Tras bambalinas

"Rueda mi mente"

Yo, como la mitad del público teatrero mexicano, conocí a Patricio Castillo en aquella histórica primera temporada de El diluvio que viene, que a finales de los años 70 arrancó sus representaciones hasta superar las mil 800.

Desde entonces, lo he visto en una veintena de montajes, pues si bien ha trabajado en todos los medios, Patricio Castillo es esencialmente un hombre de teatro. Comedias, musicales, melodramas, piezas, con igual talento y entrega enfrenta cualquier género en el escenario.

Y para un hombre de teatro nada hay más satisfactorio y complicado, que un monólogo. Ya habíamos tenido oportunidad de ver a Patricio solo en un escenario en una obra sobre Einstein, por lo cual no es una novedad. Sin embargo, en esta ocasión resulta doblemente entrañable e impactante porque se trata de una historia que uno siente propia, pues cuenta una anécdota que nos puede suceder a cualquiera.

Se trata de Rueda mi mente, obra que aborda el gravísimo problema de la pérdida de la memoria, como producto de la edad, hasta convertirse en Alzheimer.

Escrita por Alejandro Licona, Rueda mi mente arranca como una comedia, muy divertida, ocurrente, en la que Habacuc, un escritor está por arrancar un día más en su vida; sin embargo, el destino le juega una mala pasada y de repente todo se le  trastoca, por lo que lo vemos enfrentarse a situaciones inesperadas y sorpresivas que en un primer momento nos producen risa.

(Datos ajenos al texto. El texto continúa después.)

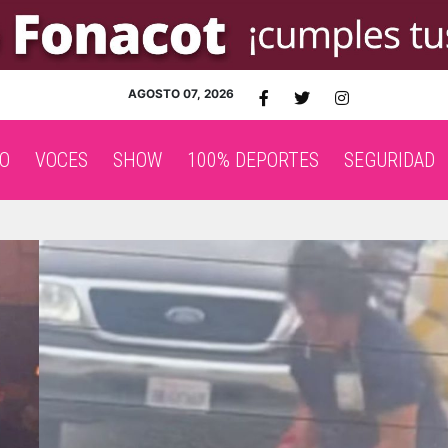
AGOSTO 07, 2026
O
VOCES
SHOW
100% DEPORTES
SEGURIDAD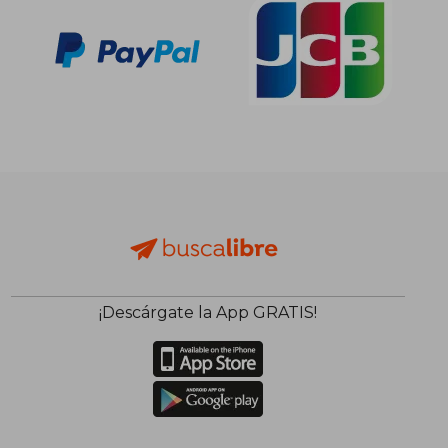
¡Descárgate la App GRATIS!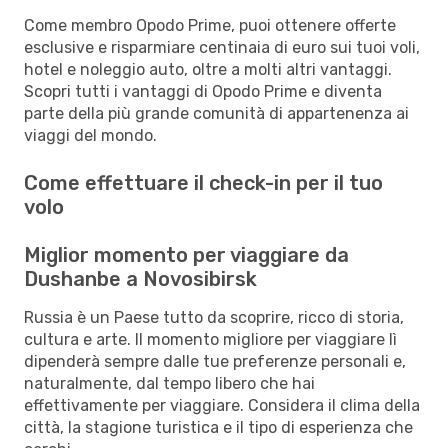
Come membro Opodo Prime, puoi ottenere offerte
esclusive e risparmiare centinaia di euro sui tuoi voli,
hotel e noleggio auto, oltre a molti altri vantaggi.
Scopri tutti i vantaggi di Opodo Prime e diventa
parte della più grande comunità di appartenenza ai
viaggi del mondo.
Come effettuare il check-in per il tuo
volo
Miglior momento per viaggiare da
Dushanbe a Novosibirsk
Russia è un Paese tutto da scoprire, ricco di storia,
cultura e arte. Il momento migliore per viaggiare lì
dipenderà sempre dalle tue preferenze personali e,
naturalmente, dal tempo libero che hai
effettivamente per viaggiare. Considera il clima della
città, la stagione turistica e il tipo di esperienza che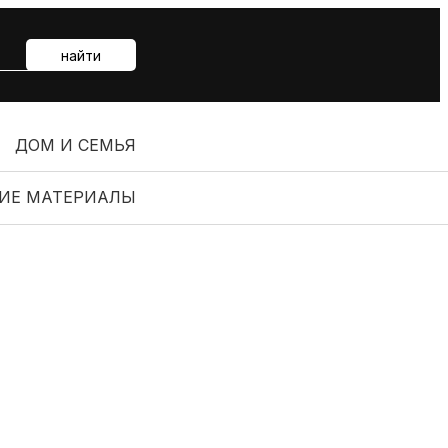
найти
ДОМ И СЕМЬЯ
ИЕ МАТЕРИАЛЫ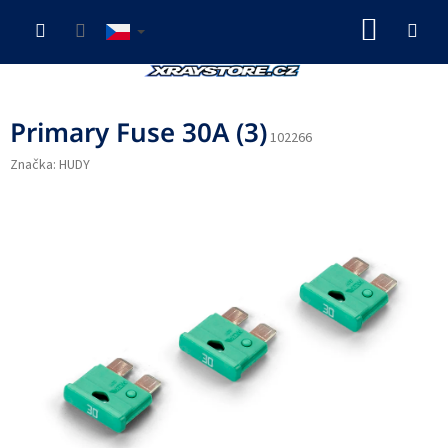
Přejít
NÁKUP
na
obsah
KOŠÍK
Primary Fuse 30A (3)
102266
Značka:
HUDY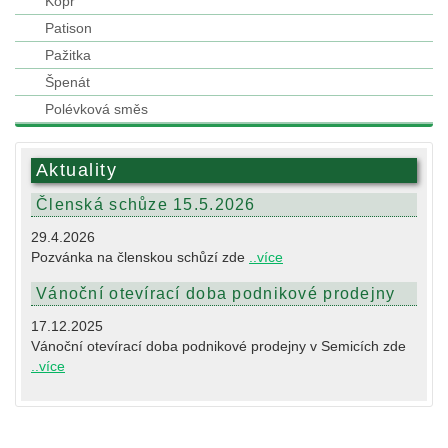
Kopr
Patison
Pažitka
Špenát
Polévková směs
Aktuality
Členská schůze 15.5.2026
29.4.2026
Pozvánka na členskou schůzí zde
..více
Vánoční otevírací doba podnikové prodejny
17.12.2025
Vánoční otevírací doba podnikové prodejny v Semicích zde
..více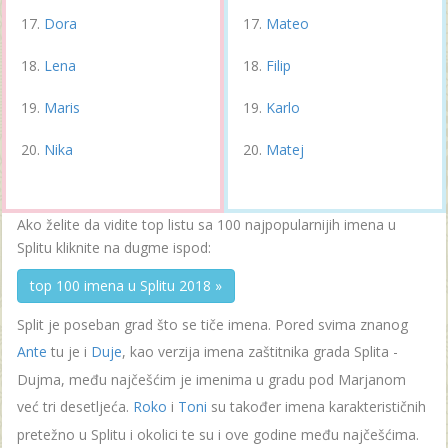
Dora
Mateo
Lena
Filip
Maris
Karlo
Nika
Matej
Ako želite da vidite top listu sa 100 najpopularnijih imena u
Splitu kliknite na dugme ispod:
top 100 imena u Splitu 2018 »
Split je poseban grad što se tiče imena. Pored svima znanog
Ante
tu je i
Duje
, kao verzija imena zaštitnika grada Splita -
Dujma, među najčešćim je imenima u gradu pod Marjanom
već tri desetljeća.
Roko
i
Toni
su također imena karakterističnih
pretežno u Splitu i okolici te su i ove godine među najčešćima.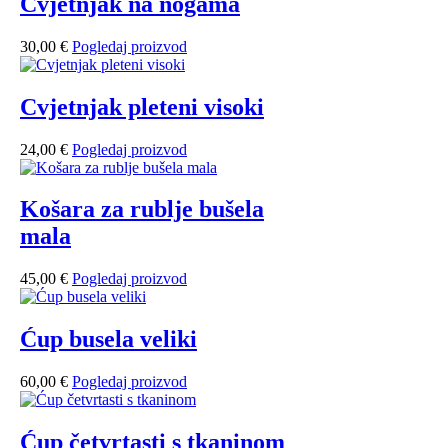
Cvjetnjak na nogama
30,00
€
Pogledaj proizvod
Cvjetnjak pleteni visoki
24,00
€
Pogledaj proizvod
Košara za rublje bušela
mala
45,00
€
Pogledaj proizvod
Ćup busela veliki
60,00
€
Pogledaj proizvod
Ćup četvrtasti s tkaninom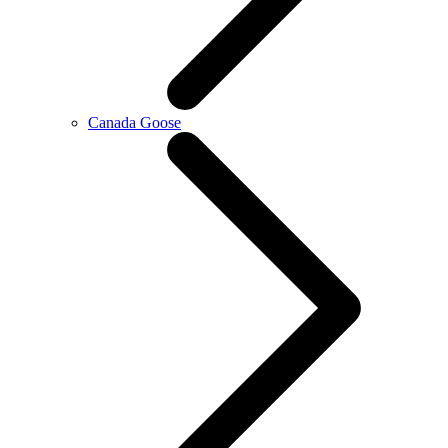
Canada Goose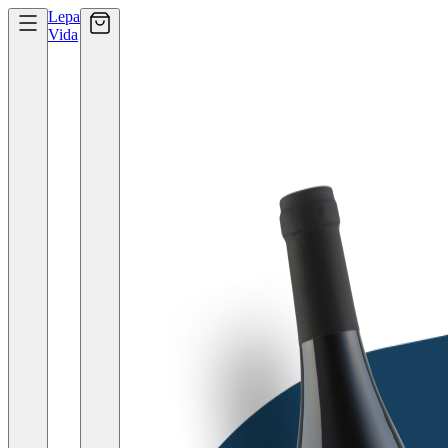
Lepa
Vida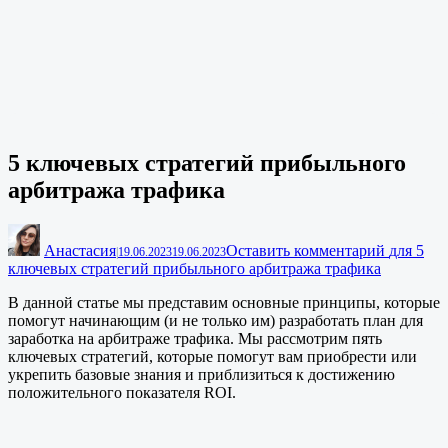
5 ключевых стратегий прибыльного
арбитража трафика
Анастасия
Оставить комментарий
для 5
|
19.06.2023
19.06.2023
ключевых стратегий прибыльного арбитража трафика
В данной статье мы представим основные принципы, которые
помогут начинающим (и не только им) разработать план для
заработка на арбитраже трафика. Мы рассмотрим пять
ключевых стратегий, которые помогут вам приобрести или
укрепить базовые знания и приблизиться к достижению
положительного показателя ROI.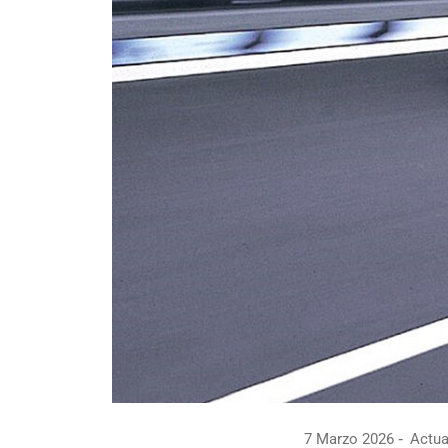
7 Marzo 2026
Actua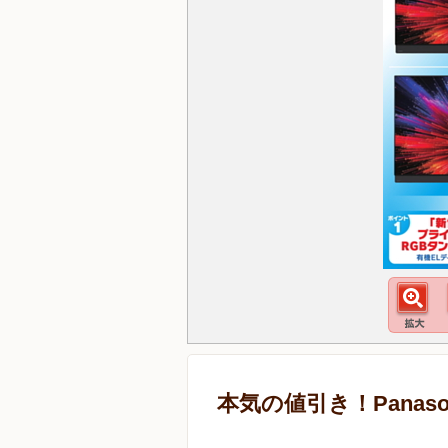
本気の値引き！Panaso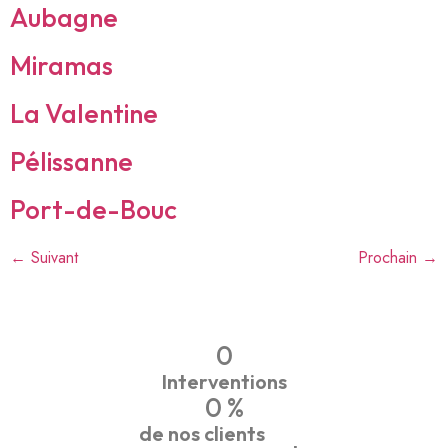
Aubagne
Miramas
La Valentine
Pélissanne
Port-de-Bouc
←
Suivant
Prochain
→
0
Interventions
0
 %
de nos clients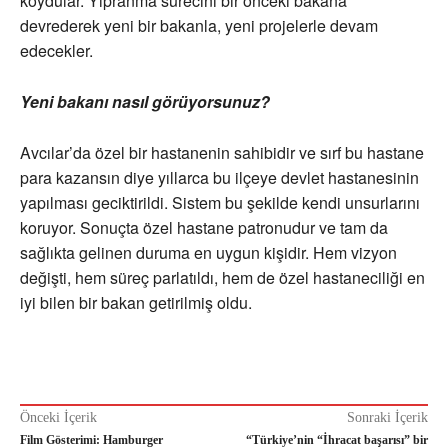
koydular. Yıpranma sürecini bir önceki bakana
devrederek yeni bir bakanla, yeni projelerle devam
edecekler.
Yeni bakanı nasıl görüyorsunuz?
Avcılar’da özel bir hastanenin sahibidir ve sırf bu hastane
para kazansın diye yıllarca bu ilçeye devlet hastanesinin
yapılması geciktirildi. Sistem bu şekilde kendi unsurlarını
koruyor. Sonuçta özel hastane patronudur ve tam da
sağlıkta gelinen duruma en uygun kişidir. Hem vizyon
değişti, hem süreç parlatıldı, hem de özel hastaneciliği en
iyi bilen bir bakan getirilmiş oldu.
Önceki İçerik
Sonraki İçerik
Film Gösterimi: Hamburger
“Türkiye’nin “İhracat başarısı” bir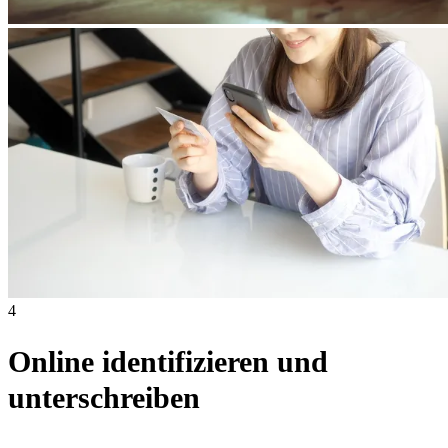
4
Online identifizieren und
unterschreiben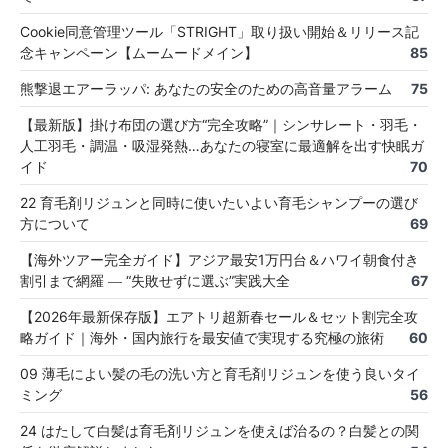
Cookie同意管理ツール「STRIGHT」取り扱い開始＆リリース記
念キャンペーン【ムームードメイン】
85
熊撃退エアーラッパ: あなたの安全のための高音量アラーム
75
【最新版】掛け布団の選び方“完全攻略”｜シンサレート・羽毛・
人工羽毛・調温・吸湿発熱…あなたの寝室に最適解を出す快眠ガ
イド
70
22 育毛剤リジュンと同時に使いたいよい育毛シャンプーの選び
方について
69
【海外ツアー完全ガイド】アジア最安1万円台＆ハワイ朝食付き
割引まで網羅 ― “失敗せずに選ぶ”実践大全
67
【2026年最新保存版】エアトリ超新春セール＆セット割完全攻
略ガイド｜海外・国内旅行を最安値で実現する究極の旅術
60
09 薄毛によい髪の毛の洗い方と育毛剤リジュンを使う良いタイ
ミング
56
24 はたして白髪は育毛剤リジュンを使えば治るの？白髪との関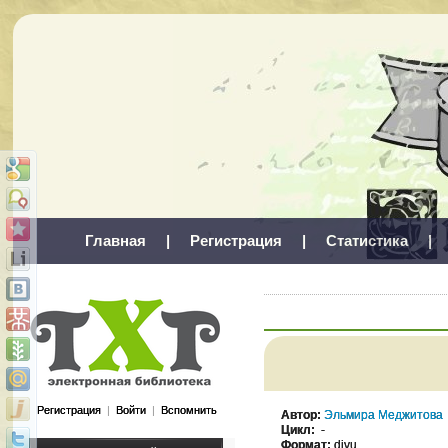
Главная
|
Регистрация
|
Статистика
|
Регистрация
|
Войти
|
Вспомнить
Автор:
Эльмира Меджитова
Цикл:
-
Формат:
djvu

“¡Están exagerando!”, se escucha en murmullo la opinión de uno de los espectadores; y sí, lo pienso yo en un primer momento; pero conforme avanza la trama se da uno cuenta que la situación que plantea la puesta  va mucho más allá de la distracción y la edad, es una enfermedad, que agobia y destruye la vida de quienes la padecen y de su entorno, como se ve en esta obra dirigida por Alfonso Rigel.

Bravo para Patricio, quien transmite esa gama completa de   sentimientos por los que transita Habacuc al darse cuenta de sus olvidos.

Rueda mi mente es de esas obras que poco a poco van metiéndose en el cerebro, el corazón y el ánimo del espectador. Fui a verla con mi amigo Arturo, y al salir no dejamos de hablar del tema, pues la puesta en escena te impacta y te orilla a reflexionar sobre un asunto con el que todos, sin excepción, estamos ligados de alguna manera: la vejez y sus estragos.